What the task asks.
The entries below should be transcribed in their entirety, exactly as written.

===== Dataset

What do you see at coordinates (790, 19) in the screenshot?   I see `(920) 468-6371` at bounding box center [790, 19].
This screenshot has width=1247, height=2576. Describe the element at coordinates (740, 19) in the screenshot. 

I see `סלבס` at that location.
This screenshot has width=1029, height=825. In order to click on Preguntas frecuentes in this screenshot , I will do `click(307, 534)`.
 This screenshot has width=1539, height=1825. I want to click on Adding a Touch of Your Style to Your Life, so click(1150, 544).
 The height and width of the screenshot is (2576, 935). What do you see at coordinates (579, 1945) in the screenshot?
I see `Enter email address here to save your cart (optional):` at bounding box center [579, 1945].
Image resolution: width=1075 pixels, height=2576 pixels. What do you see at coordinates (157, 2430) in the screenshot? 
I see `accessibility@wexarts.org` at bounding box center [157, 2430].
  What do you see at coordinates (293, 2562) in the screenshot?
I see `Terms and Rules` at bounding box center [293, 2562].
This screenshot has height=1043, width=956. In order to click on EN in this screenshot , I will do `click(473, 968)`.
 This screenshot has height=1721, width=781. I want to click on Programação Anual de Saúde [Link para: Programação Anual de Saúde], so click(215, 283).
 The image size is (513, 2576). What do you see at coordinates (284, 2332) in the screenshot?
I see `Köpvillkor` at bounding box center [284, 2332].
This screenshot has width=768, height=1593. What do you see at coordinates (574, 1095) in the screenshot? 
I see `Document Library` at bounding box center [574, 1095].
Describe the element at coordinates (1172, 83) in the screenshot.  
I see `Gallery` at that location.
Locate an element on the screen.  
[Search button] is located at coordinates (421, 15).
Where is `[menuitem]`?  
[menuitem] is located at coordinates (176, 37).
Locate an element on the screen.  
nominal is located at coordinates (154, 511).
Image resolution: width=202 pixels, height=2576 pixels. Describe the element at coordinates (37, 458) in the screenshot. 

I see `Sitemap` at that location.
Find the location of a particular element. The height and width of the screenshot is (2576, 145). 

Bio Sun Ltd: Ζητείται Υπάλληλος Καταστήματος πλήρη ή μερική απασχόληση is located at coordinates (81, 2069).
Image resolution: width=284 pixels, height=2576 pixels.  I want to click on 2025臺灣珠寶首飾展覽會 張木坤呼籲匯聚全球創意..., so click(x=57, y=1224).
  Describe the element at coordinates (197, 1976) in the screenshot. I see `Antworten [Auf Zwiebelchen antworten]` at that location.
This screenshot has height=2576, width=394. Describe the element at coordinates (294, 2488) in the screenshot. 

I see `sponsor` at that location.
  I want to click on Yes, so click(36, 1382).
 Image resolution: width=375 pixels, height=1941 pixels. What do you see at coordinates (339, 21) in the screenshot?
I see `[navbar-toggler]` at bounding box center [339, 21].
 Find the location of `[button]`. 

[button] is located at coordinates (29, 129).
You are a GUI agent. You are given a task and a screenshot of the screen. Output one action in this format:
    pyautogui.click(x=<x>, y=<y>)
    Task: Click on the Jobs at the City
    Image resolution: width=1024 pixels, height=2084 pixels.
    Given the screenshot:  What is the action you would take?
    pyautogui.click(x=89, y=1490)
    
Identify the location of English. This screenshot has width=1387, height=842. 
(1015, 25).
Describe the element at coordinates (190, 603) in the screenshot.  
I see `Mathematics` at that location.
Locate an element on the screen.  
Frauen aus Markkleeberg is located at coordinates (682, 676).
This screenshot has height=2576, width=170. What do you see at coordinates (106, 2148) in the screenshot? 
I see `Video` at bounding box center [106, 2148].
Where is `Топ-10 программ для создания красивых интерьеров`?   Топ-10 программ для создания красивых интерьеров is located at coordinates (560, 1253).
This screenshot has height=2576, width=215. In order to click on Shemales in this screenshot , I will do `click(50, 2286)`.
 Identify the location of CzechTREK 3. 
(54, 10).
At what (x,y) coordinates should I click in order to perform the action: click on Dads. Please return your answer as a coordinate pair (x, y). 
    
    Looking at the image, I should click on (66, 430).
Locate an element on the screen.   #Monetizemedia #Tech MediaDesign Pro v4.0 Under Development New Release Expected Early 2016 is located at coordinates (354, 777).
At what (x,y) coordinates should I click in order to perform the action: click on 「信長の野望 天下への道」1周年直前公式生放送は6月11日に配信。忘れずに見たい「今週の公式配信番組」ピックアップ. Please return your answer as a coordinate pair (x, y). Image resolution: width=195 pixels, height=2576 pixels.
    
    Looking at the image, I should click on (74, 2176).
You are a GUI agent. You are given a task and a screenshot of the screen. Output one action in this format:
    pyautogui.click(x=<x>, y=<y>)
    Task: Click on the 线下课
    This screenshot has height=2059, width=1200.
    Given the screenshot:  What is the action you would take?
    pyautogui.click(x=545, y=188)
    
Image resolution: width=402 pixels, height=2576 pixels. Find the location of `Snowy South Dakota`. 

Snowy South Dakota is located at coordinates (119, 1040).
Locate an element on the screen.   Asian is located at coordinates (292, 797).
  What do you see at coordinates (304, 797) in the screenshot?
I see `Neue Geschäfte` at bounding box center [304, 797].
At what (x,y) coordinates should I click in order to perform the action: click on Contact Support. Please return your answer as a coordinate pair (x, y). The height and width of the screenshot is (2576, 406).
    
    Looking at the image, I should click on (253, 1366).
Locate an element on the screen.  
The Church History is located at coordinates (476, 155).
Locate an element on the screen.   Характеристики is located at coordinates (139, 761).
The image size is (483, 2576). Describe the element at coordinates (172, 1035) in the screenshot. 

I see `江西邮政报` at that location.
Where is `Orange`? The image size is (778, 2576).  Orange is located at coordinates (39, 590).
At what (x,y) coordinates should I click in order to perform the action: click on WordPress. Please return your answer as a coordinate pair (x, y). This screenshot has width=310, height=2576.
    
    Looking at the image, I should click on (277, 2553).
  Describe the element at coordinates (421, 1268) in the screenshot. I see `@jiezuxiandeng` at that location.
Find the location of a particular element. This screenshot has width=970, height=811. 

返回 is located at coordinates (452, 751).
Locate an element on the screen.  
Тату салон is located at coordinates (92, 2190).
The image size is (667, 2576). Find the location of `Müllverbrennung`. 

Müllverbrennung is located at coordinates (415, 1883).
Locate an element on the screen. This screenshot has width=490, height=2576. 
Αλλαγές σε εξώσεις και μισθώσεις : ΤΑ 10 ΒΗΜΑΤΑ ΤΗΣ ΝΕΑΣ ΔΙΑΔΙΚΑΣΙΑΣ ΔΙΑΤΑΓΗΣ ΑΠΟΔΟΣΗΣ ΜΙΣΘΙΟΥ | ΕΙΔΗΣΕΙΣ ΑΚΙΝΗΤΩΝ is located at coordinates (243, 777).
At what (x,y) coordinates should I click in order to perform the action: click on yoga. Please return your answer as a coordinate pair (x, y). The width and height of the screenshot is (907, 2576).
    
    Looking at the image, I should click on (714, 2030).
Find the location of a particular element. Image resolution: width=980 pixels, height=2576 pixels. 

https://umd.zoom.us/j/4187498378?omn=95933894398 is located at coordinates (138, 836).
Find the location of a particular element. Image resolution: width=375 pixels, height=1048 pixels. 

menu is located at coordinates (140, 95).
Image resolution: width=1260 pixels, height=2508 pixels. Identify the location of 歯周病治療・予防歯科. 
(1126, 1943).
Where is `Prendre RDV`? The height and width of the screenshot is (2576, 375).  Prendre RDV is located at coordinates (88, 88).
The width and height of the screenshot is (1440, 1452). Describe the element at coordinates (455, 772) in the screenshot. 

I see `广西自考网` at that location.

==========

Answer below.
What do you see at coordinates (790, 19) in the screenshot?   I see `(920) 468-6371` at bounding box center [790, 19].
This screenshot has width=1247, height=2576. Describe the element at coordinates (740, 19) in the screenshot. 

I see `סלבס` at that location.
This screenshot has width=1029, height=825. In order to click on Preguntas frecuentes in this screenshot , I will do `click(307, 534)`.
 This screenshot has width=1539, height=1825. I want to click on Adding a Touch of Your Style to Your Life, so click(1150, 544).
 The height and width of the screenshot is (2576, 935). What do you see at coordinates (579, 1945) in the screenshot?
I see `Enter email address here to save your cart (optional):` at bounding box center [579, 1945].
Image resolution: width=1075 pixels, height=2576 pixels. What do you see at coordinates (157, 2430) in the screenshot? 
I see `accessibility@wexarts.org` at bounding box center [157, 2430].
  What do you see at coordinates (293, 2562) in the screenshot?
I see `Terms and Rules` at bounding box center [293, 2562].
This screenshot has height=1043, width=956. In order to click on EN in this screenshot , I will do `click(473, 968)`.
 This screenshot has height=1721, width=781. I want to click on Programação Anual de Saúde [Link para: Programação Anual de Saúde], so click(215, 283).
 The image size is (513, 2576). What do you see at coordinates (284, 2332) in the screenshot?
I see `Köpvillkor` at bounding box center [284, 2332].
This screenshot has width=768, height=1593. What do you see at coordinates (574, 1095) in the screenshot? 
I see `Document Library` at bounding box center [574, 1095].
Describe the element at coordinates (1172, 83) in the screenshot.  
I see `Gallery` at that location.
Locate an element on the screen.  
[Search button] is located at coordinates (421, 15).
Where is `[menuitem]`?  
[menuitem] is located at coordinates (176, 37).
Locate an element on the screen.  
nominal is located at coordinates (154, 511).
Image resolution: width=202 pixels, height=2576 pixels. Describe the element at coordinates (37, 458) in the screenshot. 

I see `Sitemap` at that location.
Find the location of a particular element. The height and width of the screenshot is (2576, 145). 

Bio Sun Ltd: Ζητείται Υπάλληλος Καταστήματος πλήρη ή μερική απασχόληση is located at coordinates (81, 2069).
Image resolution: width=284 pixels, height=2576 pixels.  I want to click on 2025臺灣珠寶首飾展覽會 張木坤呼籲匯聚全球創意..., so click(x=57, y=1224).
  Describe the element at coordinates (197, 1976) in the screenshot. I see `Antworten [Auf Zwiebelchen antworten]` at that location.
This screenshot has height=2576, width=394. Describe the element at coordinates (294, 2488) in the screenshot. 

I see `sponsor` at that location.
  I want to click on Yes, so click(36, 1382).
 Image resolution: width=375 pixels, height=1941 pixels. What do you see at coordinates (339, 21) in the screenshot?
I see `[navbar-toggler]` at bounding box center [339, 21].
 Find the location of `[button]`. 

[button] is located at coordinates (29, 129).
You are a GUI agent. You are given a task and a screenshot of the screen. Output one action in this format:
    pyautogui.click(x=<x>, y=<y>)
    Task: Click on the Jobs at the City
    Image resolution: width=1024 pixels, height=2084 pixels.
    Given the screenshot:  What is the action you would take?
    pyautogui.click(x=89, y=1490)
    
Identify the location of English. This screenshot has width=1387, height=842. 
(1015, 25).
Describe the element at coordinates (190, 603) in the screenshot.  
I see `Mathematics` at that location.
Locate an element on the screen.  
Frauen aus Markkleeberg is located at coordinates (682, 676).
This screenshot has height=2576, width=170. What do you see at coordinates (106, 2148) in the screenshot? 
I see `Video` at bounding box center [106, 2148].
Where is `Топ-10 программ для создания красивых интерьеров`?   Топ-10 программ для создания красивых интерьеров is located at coordinates (560, 1253).
This screenshot has height=2576, width=215. In order to click on Shemales in this screenshot , I will do `click(50, 2286)`.
 Identify the location of CzechTREK 3. 
(54, 10).
At what (x,y) coordinates should I click in order to perform the action: click on Dads. Please return your answer as a coordinate pair (x, y). 
    
    Looking at the image, I should click on (66, 430).
Locate an element on the screen.   #Monetizemedia #Tech MediaDesign Pro v4.0 Under Development New Release Expected Early 2016 is located at coordinates (354, 777).
At what (x,y) coordinates should I click in order to perform the action: click on 「信長の野望 天下への道」1周年直前公式生放送は6月11日に配信。忘れずに見たい「今週の公式配信番組」ピックアップ. Please return your answer as a coordinate pair (x, y). Image resolution: width=195 pixels, height=2576 pixels.
    
    Looking at the image, I should click on (74, 2176).
You are a GUI agent. You are given a task and a screenshot of the screen. Output one action in this format:
    pyautogui.click(x=<x>, y=<y>)
    Task: Click on the 线下课
    This screenshot has height=2059, width=1200.
    Given the screenshot:  What is the action you would take?
    pyautogui.click(x=545, y=188)
    
Image resolution: width=402 pixels, height=2576 pixels. Find the location of `Snowy South Dakota`. 

Snowy South Dakota is located at coordinates (119, 1040).
Locate an element on the screen.   Asian is located at coordinates (292, 797).
  What do you see at coordinates (304, 797) in the screenshot?
I see `Neue Geschäfte` at bounding box center [304, 797].
At what (x,y) coordinates should I click in order to perform the action: click on Contact Support. Please return your answer as a coordinate pair (x, y). The height and width of the screenshot is (2576, 406).
    
    Looking at the image, I should click on (253, 1366).
Locate an element on the screen.  
The Church History is located at coordinates (476, 155).
Locate an element on the screen.   Характеристики is located at coordinates (139, 761).
The image size is (483, 2576). Describe the element at coordinates (172, 1035) in the screenshot. 

I see `江西邮政报` at that location.
Where is `Orange`? The image size is (778, 2576).  Orange is located at coordinates (39, 590).
At what (x,y) coordinates should I click in order to perform the action: click on WordPress. Please return your answer as a coordinate pair (x, y). This screenshot has width=310, height=2576.
    
    Looking at the image, I should click on (277, 2553).
  Describe the element at coordinates (421, 1268) in the screenshot. I see `@jiezuxiandeng` at that location.
Find the location of a particular element. This screenshot has width=970, height=811. 

返回 is located at coordinates (452, 751).
Locate an element on the screen.  
Тату салон is located at coordinates (92, 2190).
The image size is (667, 2576). Find the location of `Müllverbrennung`. 

Müllverbrennung is located at coordinates (415, 1883).
Locate an element on the screen. This screenshot has width=490, height=2576. 
Αλλαγές σε εξώσεις και μισθώσεις : ΤΑ 10 ΒΗΜΑΤΑ ΤΗΣ ΝΕΑΣ ΔΙΑΔΙΚΑΣΙΑΣ ΔΙΑΤΑΓΗΣ ΑΠΟΔΟΣΗΣ ΜΙΣΘΙΟΥ | ΕΙΔΗΣΕΙΣ ΑΚΙΝΗΤΩΝ is located at coordinates (243, 777).
At what (x,y) coordinates should I click in order to perform the action: click on yoga. Please return your answer as a coordinate pair (x, y). The width and height of the screenshot is (907, 2576).
    
    Looking at the image, I should click on (714, 2030).
Find the location of a particular element. Image resolution: width=980 pixels, height=2576 pixels. 

https://umd.zoom.us/j/4187498378?omn=95933894398 is located at coordinates (138, 836).
Find the location of a particular element. Image resolution: width=375 pixels, height=1048 pixels. 

menu is located at coordinates (140, 95).
Image resolution: width=1260 pixels, height=2508 pixels. Identify the location of 歯周病治療・予防歯科. 
(1126, 1943).
Where is `Prendre RDV`? The height and width of the screenshot is (2576, 375).  Prendre RDV is located at coordinates (88, 88).
The width and height of the screenshot is (1440, 1452). Describe the element at coordinates (455, 772) in the screenshot. 

I see `广西自考网` at that location.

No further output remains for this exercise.